What is a relational database?

I have spent most of my professional career as a developer (as opposed to user) of relational databases (Ingres, Sybase and Cloudscape), so let me take a stab at answering this question.

A relational database stores and presents its data in relations, which are commonly called tables. Relations have tuples (commonly called rows), and rows have attributes (commonly called columns). A relational table is like a set of rows - there is no defined ordering to the rows in a table (i.e. the order that you get the rows when you fetch them from the database is a happenstance - they have to come back in some order, but no particular ordering of the rows is guaranteed unless you specify it as part of the query). The rows in a table all have the same number of columns - there are no “variant records” in a relational database.

Note that a table is not necessarily stored in a file by itself. A relational database hides the details of storage from the user. What makes a database relational is how it presents the data to the user, and how it allows the user to get at the data. Some relational databases put the data from many different tables into one file. Others allow the data from one table to be split among several files, and even among several different computers on a network. Some store their data in memory. Regardless of how the data are stored, a relational database will allow the user to get at the data without any knowledge of the physical storage.

The data in a relational database may be broken into more than one table. Sometimes the data in one table will refer to data in another table - for example, if you have a table of employees and another of departments, each row in the employees table may refer to a row in the departments table. In a relational database, these connections between tables are always done with data values rather than with physical pointers. In the employees-departments example, the departments table could have a column with the department number (a unique number identifying the department), and the employees table could have a column with the number of the department the employee works for. The important thing is that this link between the tables is done with normal data values. In some other types of database systems, the link between one type of record and another is done with a pointer that gives the physical location of the linked record.

In the employees-departments example, the department number in the departments table would be the primary key of the table. The primary key is a set of columns (often one column) whose values uniquely identify the rows in the table. In a relational database, every table must have a primary key (this rule from relational database theory is often poorly enforced - even some expensive, high-end relational database systems don’t require the user to define a primary key).

A foreign key is a set of columns in a table that refer (or point to) the primary key in another table (or even the same table in some cases). In the employees-departments example, the department number in the employees table is a foreign key referring to the primary key in the departments table. Foreign key values need not be unique, and usually aren’t. Relational theory doesn’t require a table to have any foreign keys.

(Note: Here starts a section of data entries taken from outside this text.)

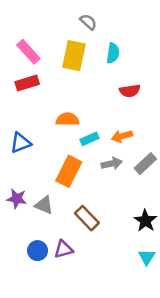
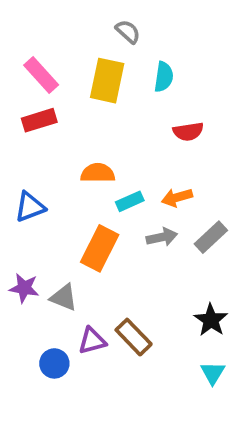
brown rectangle: (87, 218) -> (134, 337), moved
purple triangle: (64, 249) -> (92, 341), moved

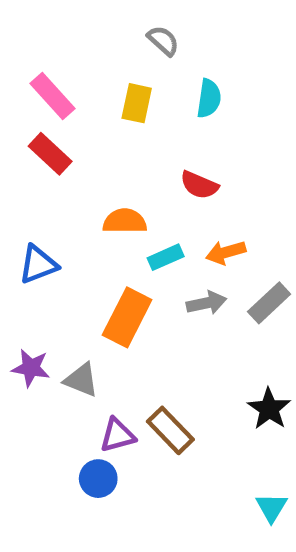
yellow rectangle: (107, 81) -> (137, 103), size x0.7
red rectangle: (39, 120) -> (50, 154), turned 60
red semicircle: (188, 131) -> (199, 185), moved, turned 32
blue circle: (54, 363) -> (98, 479), moved
cyan triangle: (213, 373) -> (271, 507), moved

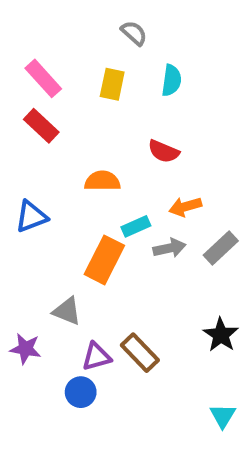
cyan rectangle: (166, 257) -> (136, 226), moved
purple star: (31, 368) -> (25, 349), moved

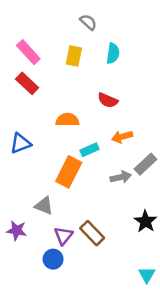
gray arrow: (169, 248) -> (121, 177), moved
purple triangle: (96, 357) -> (63, 236), turned -36

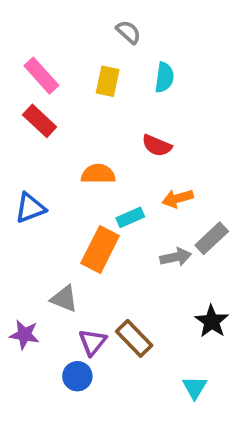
cyan triangle: (147, 275) -> (195, 388), moved

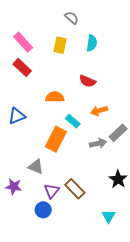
cyan rectangle: (130, 217) -> (73, 121), turned 64

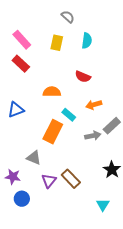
blue circle: (43, 210) -> (22, 199), moved

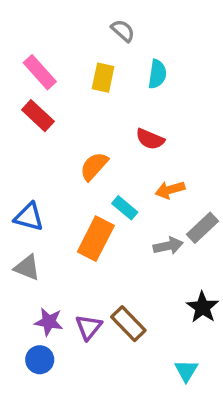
orange semicircle: (52, 92) -> (94, 166), turned -48
blue triangle: (16, 110) -> (29, 217), moved, turned 36
gray triangle: (34, 158) -> (27, 268), moved
purple star: (13, 177) -> (49, 322), moved

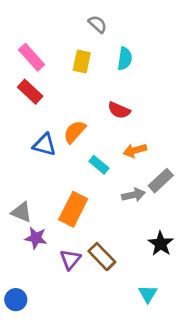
blue triangle: (29, 217) -> (44, 145), moved
orange rectangle: (96, 239) -> (73, 209), moved
purple star: (49, 322) -> (36, 238), moved
blue circle: (40, 360) -> (16, 300), moved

A relational database will enforce integrity rules with respect to primary and foreign keys. It will not allow a row with a foreign key that refers to a non-existent primary key. In the employees-departments example, this means it won’t allow an employee with a department number that doesn’t have a matching department number in the departments table. This integrity rule may be enforced when inserting new employees into the employees table, or when deleting departments from the departments table.

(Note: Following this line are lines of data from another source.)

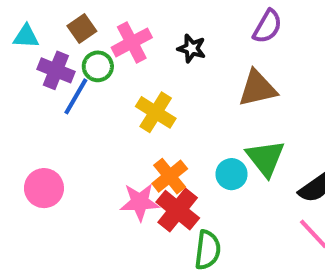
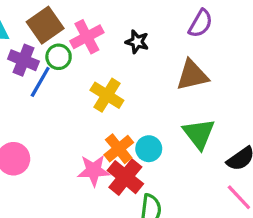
brown square: (82, 28) -> (45, 25), size x1.5
cyan circle: (232, 174) -> (149, 149), moved

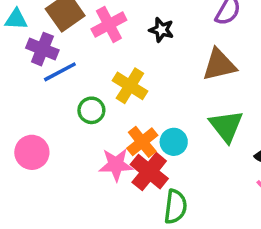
green circle: (59, 57) -> (91, 110), moved
blue line: (40, 82) -> (60, 72), turned 32

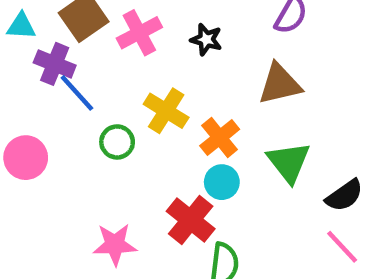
blue line: (60, 72) -> (77, 93), turned 76
orange cross: (142, 142) -> (220, 138), moved
pink circle: (32, 152) -> (26, 158), moved
pink star: (116, 165) -> (115, 245), moved

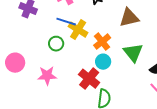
blue line: (77, 93) -> (66, 22), moved, turned -30
pink circle: (26, 158) -> (15, 63), moved
pink star: (115, 245) -> (47, 76), moved

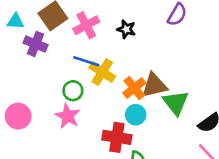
brown triangle: (129, 18) -> (154, 85), moved
pink star: (47, 76) -> (68, 116), moved, turned 30
red cross: (89, 79) -> (117, 137), turned -30

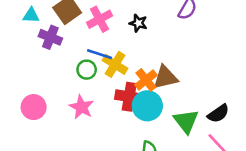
green circle: (73, 91) -> (87, 70), moved
green triangle: (176, 103) -> (186, 121), moved
cyan circle: (136, 115) -> (147, 106), size x1.5
red cross: (117, 137) -> (129, 97), moved

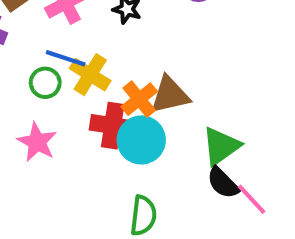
black semicircle: (218, 114) -> (223, 183), moved, turned 80
green triangle: (186, 121) -> (221, 146), moved, turned 32

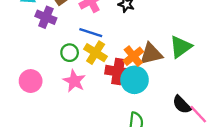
yellow cross: (90, 75) -> (96, 53), moved
green circle: (45, 83) -> (70, 53), moved
green triangle: (221, 146) -> (181, 47), moved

A relational database has a non-procedural language for manipulating data. That is, there will be a query language by which the user can describe what operations are to take place without telling the database system what steps to take in performing the operations. The most common query language is SQL, or Structured Query Language. In the employees-departments example, one might want to know which departments have more than ten employees. In some non-relational database systems, one would have to write a program to step through the data to figure this out. In a relational database system, one would write a query describing the results one wanted to see - something like:

select d.department_id, d.department_name
from departments d
(select count(*)
from employees e
where e.department_id = d.department_id) > 10

Note that the query doesn’t tell the database system how to get at the data - it just describes a desired result. It’s up to the database system to figure out how to get the requested data and, if there’s more than one way to get it, which is the best way.

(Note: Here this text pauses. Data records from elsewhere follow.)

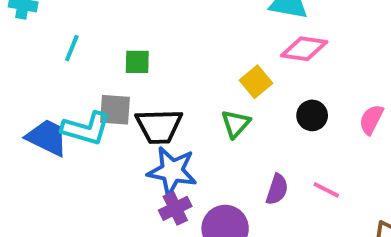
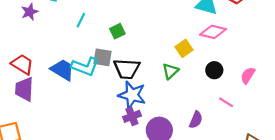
green square: (137, 62) -> (117, 31), turned -32
purple semicircle: (277, 189) -> (196, 120), moved
pink line: (326, 190) -> (226, 102), moved

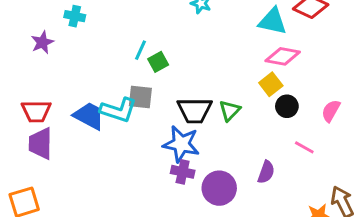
cyan line: (81, 20) -> (141, 50), moved
yellow square: (184, 48) -> (271, 84), moved
red trapezoid: (22, 64) -> (36, 111), turned 150
black trapezoid: (127, 69) -> (195, 110), moved
purple cross: (132, 116) -> (183, 172), turned 36

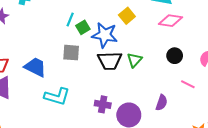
yellow square: (271, 84) -> (127, 16), moved
cyan L-shape: (118, 110) -> (57, 96), moved
blue star: (181, 144) -> (105, 35), moved

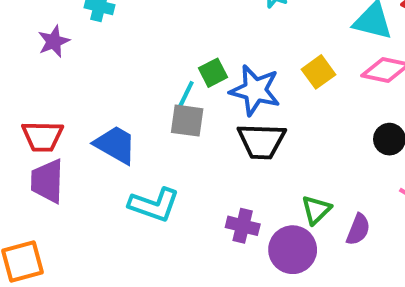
yellow square: (127, 16) -> (318, 72), moved
cyan line: (70, 20) -> (186, 94), moved
green triangle: (134, 60) -> (316, 210), moved

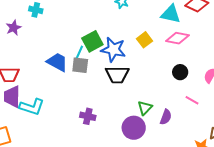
green square: (213, 73) -> (92, 41), size x1.5
blue trapezoid: (115, 145) -> (57, 62), moved
cyan L-shape: (154, 205) -> (32, 107), moved
purple cross: (243, 226) -> (88, 116), moved

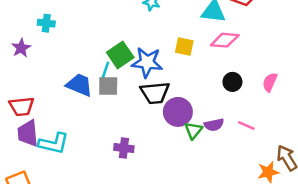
yellow square: (144, 40) -> (184, 46), turned -35
pink line: (192, 100) -> (246, 125), moved
purple semicircle: (166, 117) -> (214, 125), moved, turned 63
purple circle: (134, 128) -> (178, 112), moved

I believe I’ve hit most of the high points. There are other parts of the relational model, including other types of integrity constraints, views, transactions, domains, normal forms, etc.

One last important point: the relational model was invented to promote data independence. Earlier types of database systems (such as hierarchical and network) required users to know how to physically get at the data. Software written to use these systems had to navigate through indexes and physical pointers between records. If the physical design of the database changed, the programs that used the data would also have to change. Relational databases largely free people from having to hard-wire details about physical storage into their programs, which makes it possible to re-organize data without having to re-write software.